Quando se fala em Adam Sandler, logo vem à mente comédias histéricas e produções B, mas poucos reconhecem que o ator consegue, na medida do possível, fazer filmes dramáticos, como em “Embriagado de Amor” e agora com “Joias Brutas”. Na obra de Josh Safdie e Ben Safdie, ele constrói um personagem que gera no espectador um misto de repulsa e pena, e que poderia muito bem ter proporcionado ao ator uma indicação ao Oscar em 2020. Talvez, os próprios membros da academia de cinema norte americana desmereçam Sandler por causa de seus papeis bobocas do passado, que permeiam sua trajetória aos montes.

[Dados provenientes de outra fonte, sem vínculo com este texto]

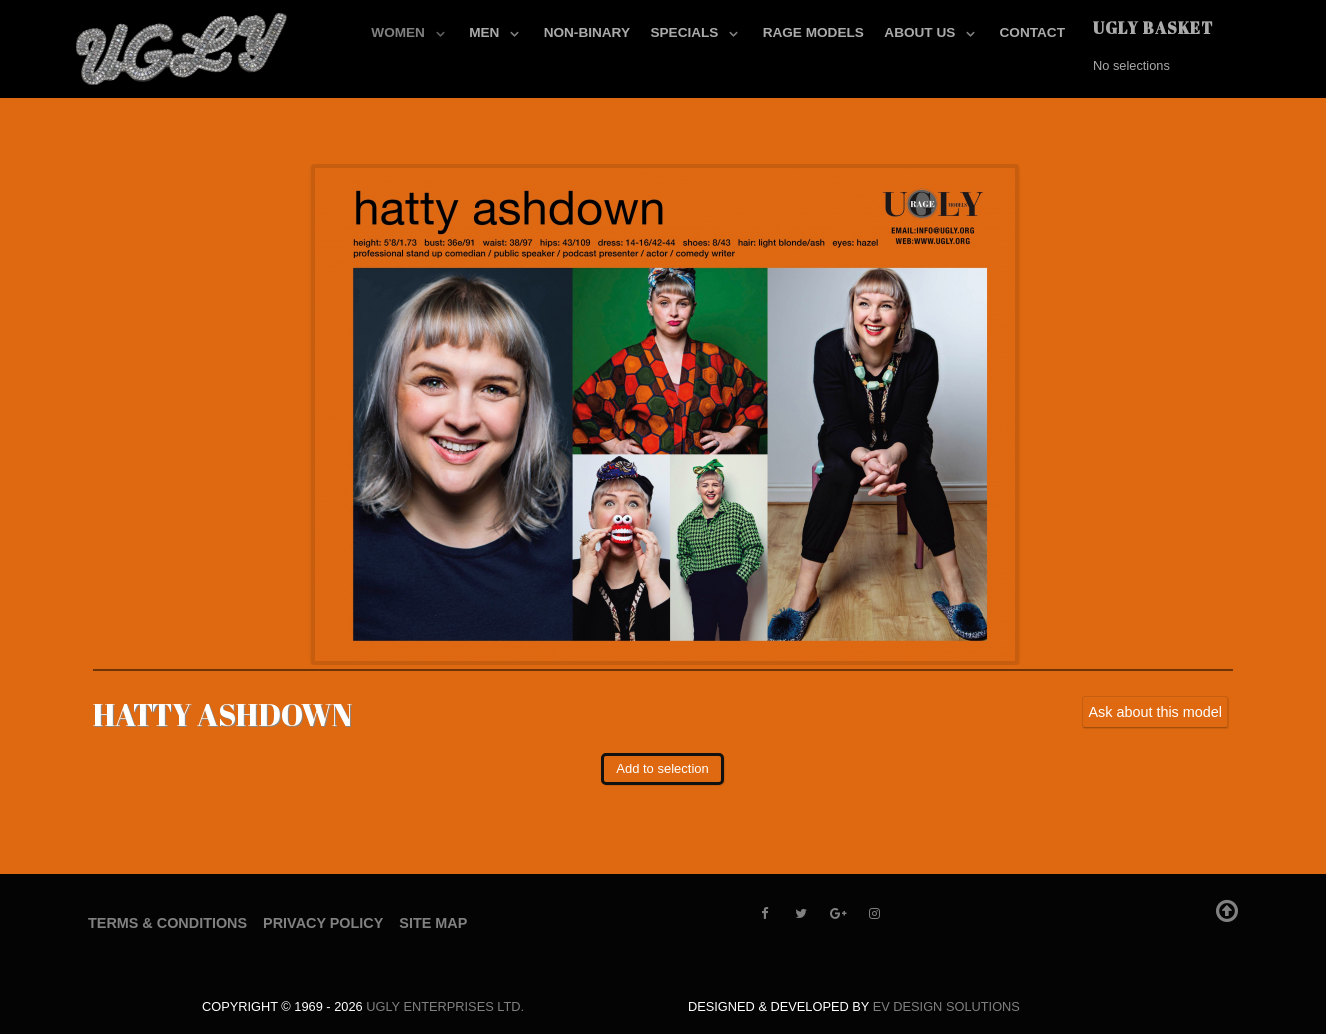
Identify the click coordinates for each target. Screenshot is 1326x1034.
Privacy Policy (323, 923)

Nesta nova produção da Netflix, ele é Howard Ratner, um judeu apostador inveterado e negociante de joias de Nova York, que espera a chegada de uma valiosa gema bruta vinda da África. Com o lucro que vai conseguir em um leilão, ele espera pagar os inúmeros credores que não param de bater à sua porta. O problema é que o astro de basquete Kevin Garnett (o filme se passa em 2012), em visita à loja de Howard, se apaixona pela pedra e a toma emprestada. O jogador vê nela algo místico, que pode ajudá-lo nos jogos. A partir daí, a jornada do Judeu para recuperá-la será caótica. Em meio a isso, ainda há os conflitos com ex-esposa Dinah (Idina Menzel, fazendo mais do mesmo) e o romance com a bela Julia (Julia Fox, precisa de mais treinamento de atuação).

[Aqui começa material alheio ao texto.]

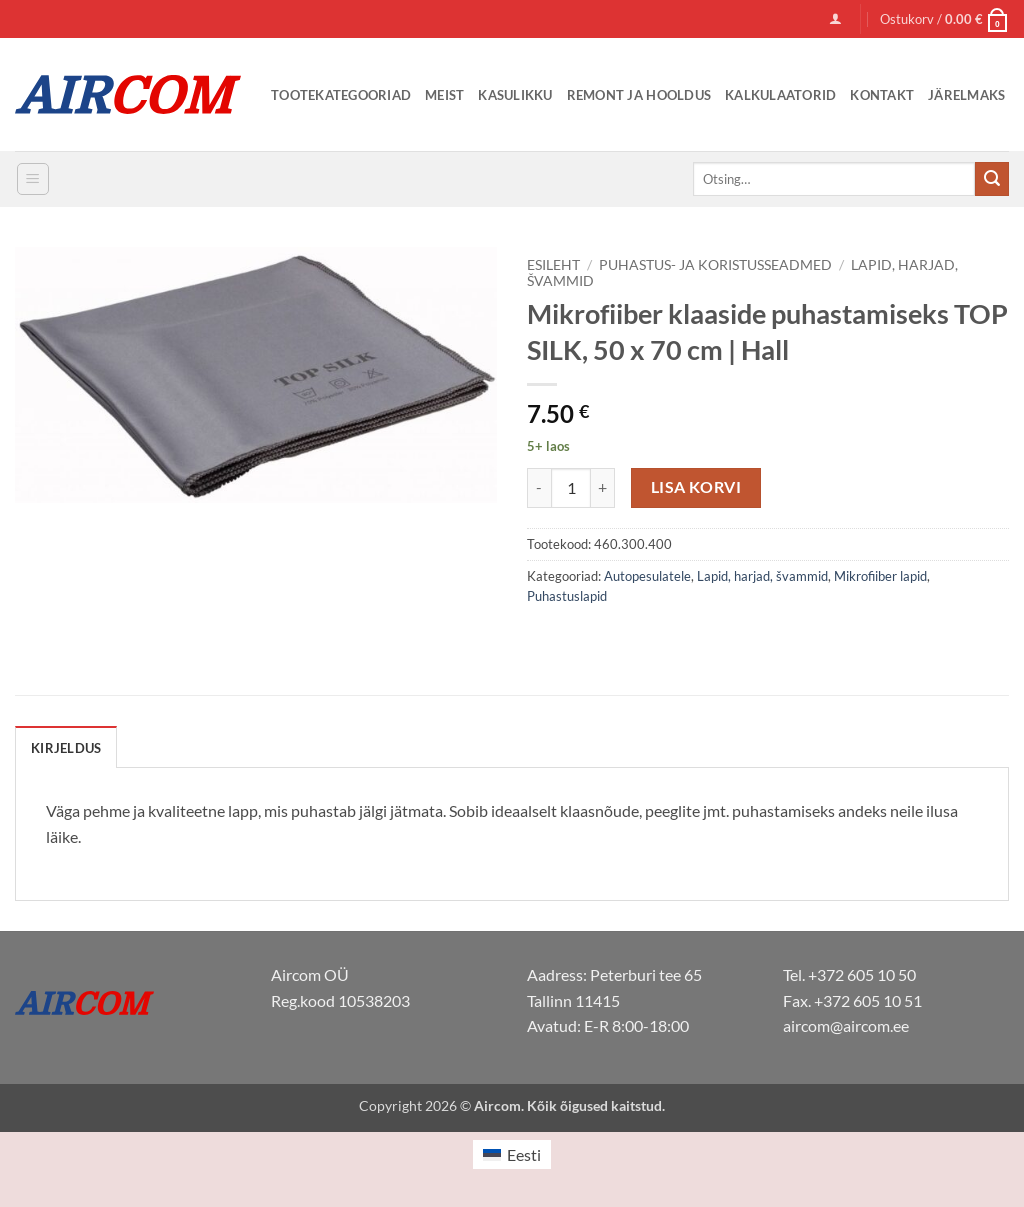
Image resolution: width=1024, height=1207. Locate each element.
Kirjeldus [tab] (66, 748)
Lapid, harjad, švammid (762, 576)
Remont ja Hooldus (639, 95)
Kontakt (882, 95)
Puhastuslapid (567, 596)
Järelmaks (966, 95)
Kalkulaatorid (780, 95)
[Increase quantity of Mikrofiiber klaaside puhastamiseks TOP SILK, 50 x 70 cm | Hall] (603, 488)
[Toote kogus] (571, 488)
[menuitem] (512, 1154)
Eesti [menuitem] (524, 1154)
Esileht (553, 265)
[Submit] (992, 179)
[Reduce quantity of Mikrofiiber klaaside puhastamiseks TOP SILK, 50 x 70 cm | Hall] (539, 488)
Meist (444, 95)
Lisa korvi (696, 487)
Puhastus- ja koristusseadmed (715, 265)
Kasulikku (515, 95)
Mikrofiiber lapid (880, 576)
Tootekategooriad (341, 95)
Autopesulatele (647, 576)
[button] (835, 18)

Como em “Bom Comportamento” os irmãos Safdie carregam de tensão a narrativa, e tornam a vida de seu protagonista um inferno. Está certo que ele não é um homem fácil, já que nunca aceita sair perdendo em um negócio e sempre se envolve em discussões. É neste ponto que a atuação de Sandler é importante para unir o patético ao repulsivo, principalmente quando Howard maltrata pessoas ou é constantemente insultado e agredido. O bom trabalho do ator é evidente porque consegue, pela forma atrapalhada de andar e pela dicção fora do comum, criar uma espécie de mafioso de quinta categoria. Aquele que suja as mãos em negócios nas ruas.
Claro que a ajuda do figurino de Miyako Bellizzi, e suas roupas e joias espalhafatosas, e a direção e roteiro dos Safdie (escrito com a ajuda de Ronald Bronstein) é de grande ajuda para essa construção. Os cineastas, para ser mais exato, traçam um caminho de criação e destruição a partir da extração da gema em uma mina na Etiópia, até a Nova York, para onde ela é exportada. A câmera entra nela assim que os mineiros a retiram da rocha, para depois sair pelo monitor de um exame de colonoscopia que Howard faz em um hospital. Homem e pedra são unidos por essa sequência, e o caos se instala, só sendo mitigado em um momento similar no terceiro ato.
Contudo, antes da calmaria, a tempestade se amplifica a tal ponto que é difícil não ficar tenso com os rumos da trama. Como em um eficiente thriller, “Joias Brutas” é potente até o último frame e, quando o espectador consegue voltar a respirar, dá para analisá-lo como uma história que fala da ganância vinda de uma pressão capitalista que não permite que as pessoas pensem em mais nada além do dinheiro. Outro fator (mais espinhoso) que pode ser levado em consideração é uma suposta crítica aos judeus, já que o roteiro os mostra como negociantes inescrupulosos e sedentos por lucros, além de, em alguns momentos, como míseros ladrões. Os irmãos Safdie, como judeus, podem ter aberto uma discussão sobre as atitudes de parte de um povo que foi massacrado durante a segunda guerra mundial e que hoje toma atitudes espúrias em prol de riquezas. Talvez, assim como Kevin Garnett,os cineastas achem que e a gema possui poderes místicos, mas só para os africanos, que pagam com suas vidas por a possuírem em suas terras.